Linux HPC User Meeting

Name: Linux HPC User Meeting
Start: 2019-04-04T14:00:00+02:00
End: 2019-04-04T15:45:00+02:00
Location: CERN

Thursday 4 Apr 2019, 14:00 → 15:45 Europe/Zurich

513/1-024 (CERN)

513/1-024

CERN

Show room on map

Hide

● HPC service news

Please refer to the slides with HPC service updates.
Nils gave a short introduction and the HPC service context. Applications that can run in a single host with 1-48 cores should run under the HTCondor batch service. The HPC SLURM cluster, focus of this meeting, is intended for MPI jobs spanning multiple nodes.
This was followed by a short explanation of the CephFS HPC storage back-end by Dan.
Pablo then outlined recent and upcoming changes to the SLURM HPC batch service. The storage back end default "/hpcscratch" will move to the CephFS cluster currently called "/bescratch" early May. (Date of the intervention to be announced on the IT Service Status Board.) Pablo described the possibility of using the Intel tool suite to do application profiling of MPI applications. (Works with the recommended Mvapich3 as well as Intel MPI.) These Intel tools can be useful for users who develop their own MPI applications.
The SLURM partitions (queues) will be reviewed, and a maximum run-time of 1 week is proposed. As some applications do not have checkpointing and a longer run-time would be desirable, a possible compromise would be to keep a run-time of 1 week for the inf-long partition and still allow 2-3 weeks on batch-long.
- It should be noted that for HTCondor, a run-time beyond the 1-week offered by the NextWeek job flavour can be achieved by setting the Condor job run time (+MaxRunTime= {number of seconds} ) in the Condor job submission file.
Q: How to copy files to EOS from the job script? A: Following the deployment of AUKS and Kerberos credentials for the job can be achieved with the eos cp command. Please refer to the EOS FAQ for information about EOS.
Q: For the profiling: How to see what a CPU is doing when one MPI rank takes longer time? Using cpu level profiling tools. Doing that for python level code however (to see which python functions take more time in a parallel environment ) is not clear. Some debug information and output from the application is required for this kind of CPU profiling, it does not come out of the box.
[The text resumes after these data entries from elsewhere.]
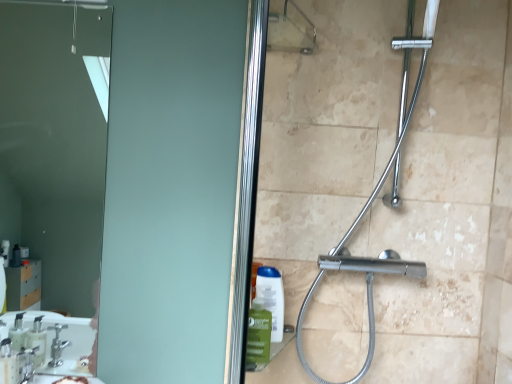 Question: Is translucent plastic soap dispenser at lower left shorter than chrome metallic shower at center?

Choices:
 (A) yes
 (B) no

Answer: (A)

Question: Is translucent plastic soap dispenser at lower left at the right side of chrome metallic shower at center?

Choices:
 (A) no
 (B) yes

Answer: (A)

Question: From the image's perspective, is translucent plastic soap dispenser at lower left over chrome metallic shower at center?

Choices:
 (A) yes
 (B) no

Answer: (B)

Question: From a real-world perspective, is translucent plastic soap dispenser at lower left over chrome metallic shower at center?

Choices:
 (A) yes
 (B) no

Answer: (B)

Question: Considering the relative sizes of translucent plastic soap dispenser at lower left and chrome metallic shower at center in the image provided, is translucent plastic soap dispenser at lower left bigger than chrome metallic shower at center?

Choices:
 (A) no
 (B) yes

Answer: (A)

Question: Based on their sizes in the image, would you say matte glass mirror at upper left is bigger or smaller than chrome metallic shower at center?

Choices:
 (A) big
 (B) small

Answer: (B)

Question: From the image's perspective, is matte glass mirror at upper left positioned above or below chrome metallic shower at center?

Choices:
 (A) above
 (B) below

Answer: (A)

Question: Considering the positions of matte glass mirror at upper left and chrome metallic shower at center in the image, is matte glass mirror at upper left wider or thinner than chrome metallic shower at center?

Choices:
 (A) thin
 (B) wide

Answer: (A)

Question: Is matte glass mirror at upper left taller or shorter than chrome metallic shower at center?

Choices:
 (A) tall
 (B) short

Answer: (B)

Question: Considering the positions of chrome metallic shower at center and matte glass mirror at upper left in the image, is chrome metallic shower at center taller or shorter than matte glass mirror at upper left?

Choices:
 (A) short
 (B) tall

Answer: (B)

Question: Considering the positions of point (313, 286) and point (51, 9), is point (313, 286) closer or farther from the camera than point (51, 9)?

Choices:
 (A) closer
 (B) farther

Answer: (A)

Question: Is chrome metallic shower at center in front of or behind matte glass mirror at upper left in the image?

Choices:
 (A) front
 (B) behind

Answer: (A)

Question: From the image's perspective, is chrome metallic shower at center positioned above or below matte glass mirror at upper left?

Choices:
 (A) below
 (B) above

Answer: (A)

Question: From their relative heights in the image, would you say translucent plastic soap dispenser at lower left is taller or shorter than chrome metallic shower at center?

Choices:
 (A) short
 (B) tall

Answer: (A)

Question: Looking at the image, does translucent plastic soap dispenser at lower left seem bigger or smaller compared to chrome metallic shower at center?

Choices:
 (A) small
 (B) big

Answer: (A) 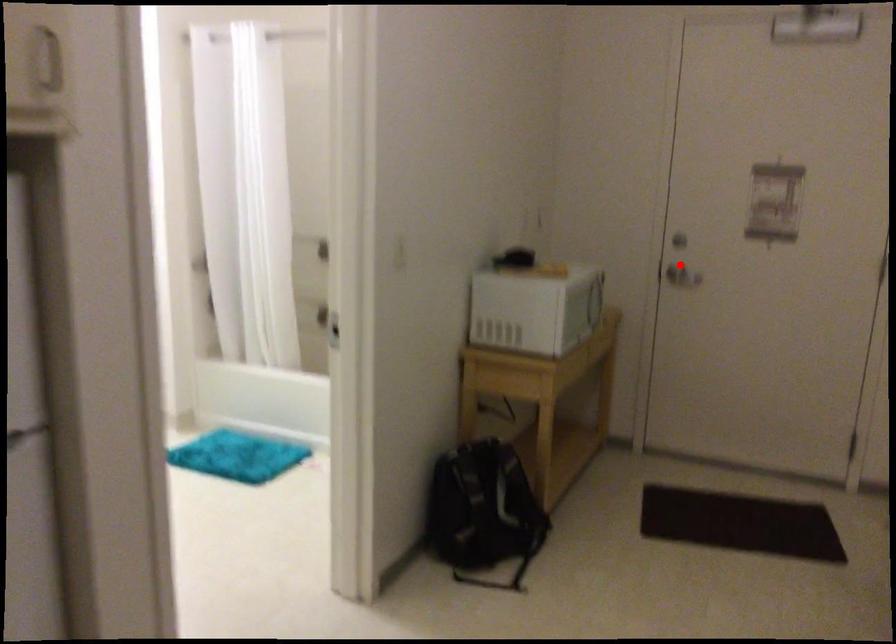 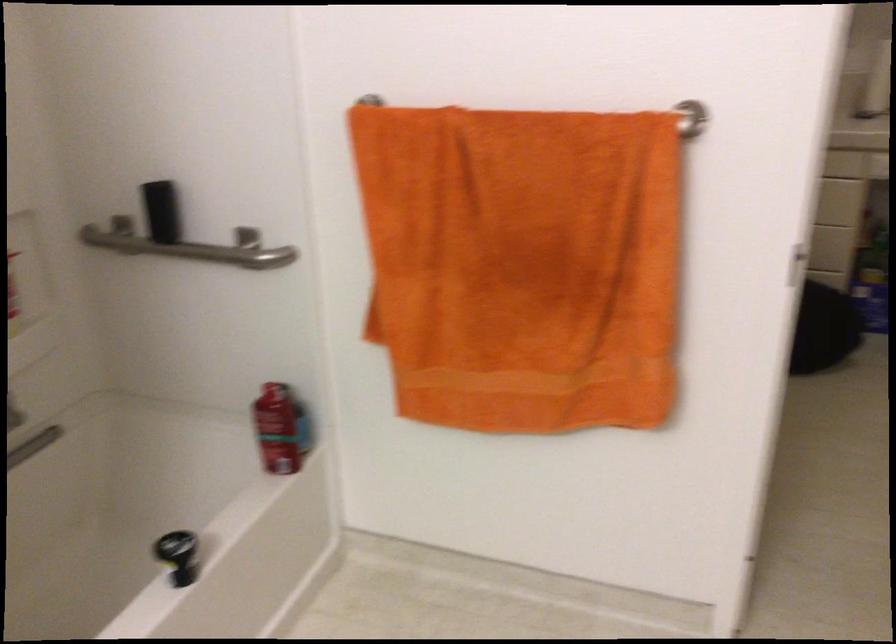 Question: I am providing you with two images of the same scene from different viewpoints. A red point is marked on the first image. Can you still see the location of the red point in image 2?

Choices:
 (A) Yes
 (B) No

Answer: (B) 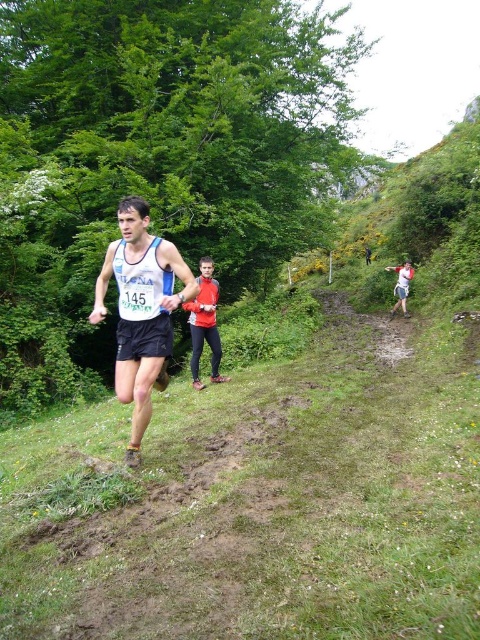 Question: Which object is closer to the camera taking this photo?

Choices:
 (A) matte blue tank top at center
 (B) white cotton shirt at right

Answer: (A)

Question: Can you confirm if red fabric jacket at center is positioned below white cotton shirt at right?

Choices:
 (A) yes
 (B) no

Answer: (A)

Question: Is red fabric jacket at center thinner than white cotton shirt at right?

Choices:
 (A) no
 (B) yes

Answer: (B)

Question: Which point is farther to the camera?

Choices:
 (A) (402, 269)
 (B) (135, 340)
 (C) (214, 332)

Answer: (A)

Question: Considering the relative positions of red fabric jacket at center and white cotton shirt at right in the image provided, where is red fabric jacket at center located with respect to white cotton shirt at right?

Choices:
 (A) above
 (B) below

Answer: (B)

Question: Which object is positioned farthest from the matte blue tank top at center?

Choices:
 (A) white cotton shirt at right
 (B) red fabric jacket at center

Answer: (A) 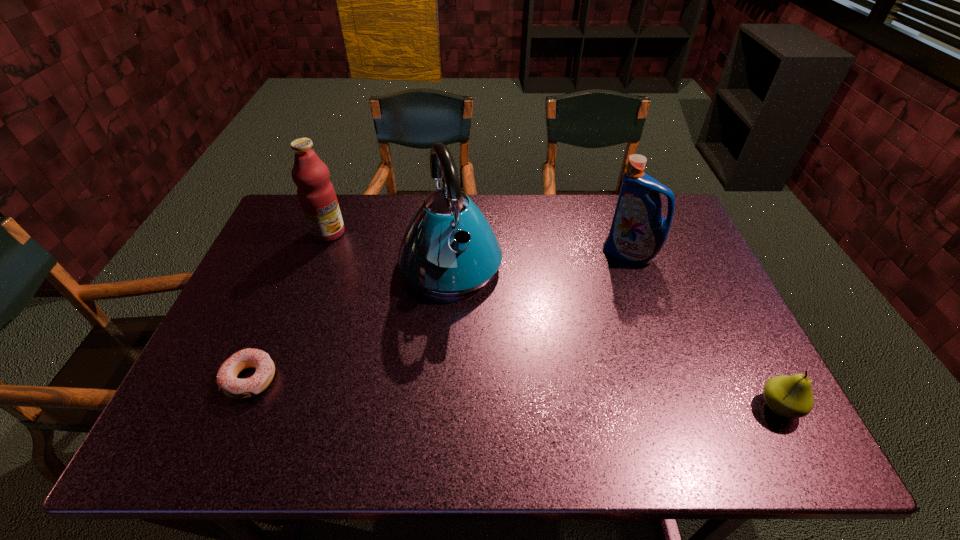 This screenshot has width=960, height=540. I want to click on doughnut, so click(x=227, y=381).

Locate an element on the screen. the second shortest object is located at coordinates (791, 397).

Locate an element on the screen. pear is located at coordinates (791, 397).

Identify the location of the tallest object. (449, 249).

You are a GUI agent. You are given a task and a screenshot of the screen. Output one action in this format:
    pyautogui.click(x=<x>, y=<y>)
    Task: Click on the third object from right to left
    The height and width of the screenshot is (540, 960).
    Given the screenshot: What is the action you would take?
    [x=449, y=249]

Find the location of a particular element. The height and width of the screenshot is (540, 960). fruit juice is located at coordinates (316, 194).

Find the location of `the fourth object from left to right`. the fourth object from left to right is located at coordinates (638, 232).

This screenshot has height=540, width=960. I want to click on vacant area located 0.330m on the back of the doughnut, so click(299, 264).

The height and width of the screenshot is (540, 960). I want to click on free space located 0.280m at the spout of the tallest object, so click(x=502, y=386).

I want to click on vacant region located at the spout of the tallest object, so click(x=502, y=386). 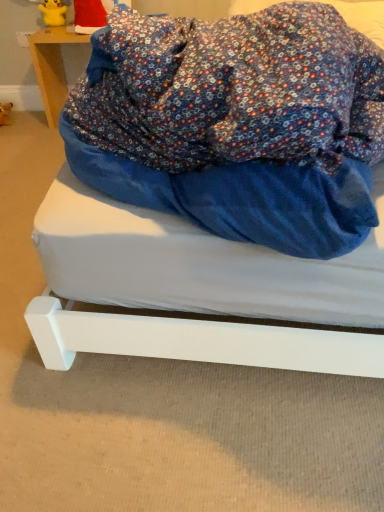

● Engineering applications and HPC

Maria (slides) summarized the migration of engineering applications from the former Windows HPC service to the Linux batch service on HTCondor and HPC SLURM cluster .
Ansys Mechanical + Workbench, Comsol and CST are all now running on LXBATCH in large HTCondor nodes.
Ansys Fluent, the MPI-enabled CST solver and LS-Dyna are MPI applications that scale well as distributed applications and run under SLURM.
Q: What about Ansys/EMAG and HFSS? To be checked by the engineering software team. If the required Ansys modules are part of the Ansys installation on Linux, they could be used with HTCondor.

● ABP users HPC usage

Xavier gave a summary of BE-ABP applications running on the HPC infrastructure and the user experience. (Ref. presentation and also plots in the agenda.)
PyHeadtail, and PyECLOUD are the heaviest ABP applicaions for now, typically spanning 20-30 nodes.
The COMBI application (hybrid OpenMP/MPI) runs distributed for multi-bunch on HPC/Slurm and for single bunch studies on HTCondor
For the PyOrbit application, the current environment with a shared software distribution on AFS works well. What would be a possible replacement? CVMFS or something more lightweight? Can EOS-fuse handle distributed applications for lxplus, batch and Linux workstations for small teams? To be addressed with the IT storage group.
Q: Would it be possible to get larger head-nodes for postprocessing? Yes, we could expand to lxplus-like machines if needed, otherwise CPU-intensive post-processing could run on a batch machine
The requirement to have /bescratch also on the "batch" nodes will be addressed by migration to new /hpcscratch.

● AWAKE HPC usage

Hossein gave an overview of the AWAKE HPC use cases and requirements. (Ref. presentation and plots of simulation results in the agenda.)
Studies of larger beams would require many nodes, e.g. 70 full cluster nodes. As the runs would be limited to a couple of days, this should be tried when there is available HPC cluster capacity.

● AOB and discussion

Following the switch to lxplus7 and CC7 as default OS for lxplus, it may be necessary to set MPI transport to "sockets" for local MPI tests on lxplus. (This was not necessary on SLC6.)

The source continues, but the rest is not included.